Becoming a professional requires time, study, and dedication. Engineer spend years at school and often don’t gain expertise until they’re working in the field. The same goes for nurses, teachers, lawyers, and doctors, where additional years are required to harness expertise in their profession.

It is the same in scuba diving. Becoming a professional scuba diver requires years of training and experience. The only difference between scuba diving compared to other professions is that we happen to earn a living doing what we love most in the world! Becoming a divemaster, the first level in professional diving, has no shortcuts. But, these are tips that will help you become not just a divemaster per se, but a successful divemaster.

Note: These tips are not Google generated or ripped off of a Powerpoint presentation. This advice is the product of years of experience, study, sweat and hard work by yours truly.

Top tips for being a successful divemaster

Go beyond the minimum requirements before you start your DM course

Being eligible for a scuba dive master course has minimum requirements. For most certification agencies, like PADI and SSI, you must have already be a certified open water, advanced open water, and rescue diver. You must have also logged at least 40-50 dives. I advise you not to settle on the minimum requirements. Instead, it’s best to go beyond these minimums and log as many dives as possible.

When the time comes to begin your divemaster course, you’ll have your skills fine-tuned and will be able to focus solely on your divemaster training. You don’t want to tell your guests and students, “Please stay at this depth and wait for me. I’m having problems with equalization and mask clearing”.

In my case, I dived as an open water diver for three years and logged over 100 dives before moving on to my advanced diver certification. Further, I spent over 5 years honing my advanced and rescue skills and logged over 500 dives before I took my divemaster course. With years of experience and hundreds of logged dives behind me, taking the divemaster course was not really hard. While you might not need this much prior experience to be successful, it’s best not to rush through your required courses and instead take the divemaster course when you’re completely competent in all your skills.

Remember where you started

Let’s not be sentimental here. All divemasters once started out as open water divers. As we are introduced to a new environment, we have our own difficulties. Some of us may have trouble equalizing (this was my main problem), some of us may struggle with buoyancy, or clearing our mask.

Of course, our divemasters and instructors back then assisted us and patiently taught us how to overcome our difficulties by performing the proper skills. Now that we are divemasters, it’s time to return the favor. If a student or guest has problems performing a particular skill, a good way to stay patient is by reflecting back and putting yourself in their shoes… or fins. What if I was that student? What would help me?
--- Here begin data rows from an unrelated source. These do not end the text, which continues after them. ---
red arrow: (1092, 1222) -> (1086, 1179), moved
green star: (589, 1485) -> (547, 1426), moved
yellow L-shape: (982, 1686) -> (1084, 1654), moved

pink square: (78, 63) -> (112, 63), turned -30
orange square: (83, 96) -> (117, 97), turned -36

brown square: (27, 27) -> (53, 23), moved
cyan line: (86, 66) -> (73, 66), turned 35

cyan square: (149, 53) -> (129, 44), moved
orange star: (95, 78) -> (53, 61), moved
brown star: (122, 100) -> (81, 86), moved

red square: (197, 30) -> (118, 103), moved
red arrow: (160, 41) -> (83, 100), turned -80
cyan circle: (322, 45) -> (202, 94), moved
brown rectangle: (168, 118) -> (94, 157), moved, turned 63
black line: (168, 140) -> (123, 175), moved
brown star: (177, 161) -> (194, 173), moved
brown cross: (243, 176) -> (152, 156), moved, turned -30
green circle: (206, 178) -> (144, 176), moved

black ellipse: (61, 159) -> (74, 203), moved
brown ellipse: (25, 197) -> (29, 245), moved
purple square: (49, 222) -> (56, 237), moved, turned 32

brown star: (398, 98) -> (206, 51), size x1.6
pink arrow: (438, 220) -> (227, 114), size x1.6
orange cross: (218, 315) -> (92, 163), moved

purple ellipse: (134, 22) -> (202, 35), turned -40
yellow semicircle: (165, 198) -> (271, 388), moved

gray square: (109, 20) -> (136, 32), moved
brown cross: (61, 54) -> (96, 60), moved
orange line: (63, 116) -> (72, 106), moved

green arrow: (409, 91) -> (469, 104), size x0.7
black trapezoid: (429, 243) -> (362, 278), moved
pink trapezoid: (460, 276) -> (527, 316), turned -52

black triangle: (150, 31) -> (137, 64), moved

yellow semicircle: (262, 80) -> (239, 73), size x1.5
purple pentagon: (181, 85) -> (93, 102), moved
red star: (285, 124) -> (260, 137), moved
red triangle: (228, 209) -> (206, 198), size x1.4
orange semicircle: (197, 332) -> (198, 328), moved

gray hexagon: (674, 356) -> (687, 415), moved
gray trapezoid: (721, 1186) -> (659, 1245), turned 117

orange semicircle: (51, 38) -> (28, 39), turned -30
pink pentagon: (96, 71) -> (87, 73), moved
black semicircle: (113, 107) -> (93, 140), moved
Many students and guests are embarrassed of their challenges. You can use your experience from back then to be a lesson for your divers. Share your struggles and the tactics you used to overcome it. This will help share the message that nothing in scuba diving is difficult as long as you are doing the skills correctly.

Create a brand of service

We have different personalities, strengths, and weaknesses. Diving is a profession that easily bolsters positive mindsets and open personalities. Focus on these aspects of your personality and turn it into a brand of professional service.

Aside from professional standards set by the divemaster course, I make customer satisfaction a top priority. Most of my guests are not locals and I always remind myself that, aside from diving, my guests are on vacation and they want to be pampered (but not to a point of too much pampering). I usually fetch them at the airport or at the bus station, have some breakfast at a local restaurant for them to taste the native cuisine, and ask if they need anything before going to the dive site.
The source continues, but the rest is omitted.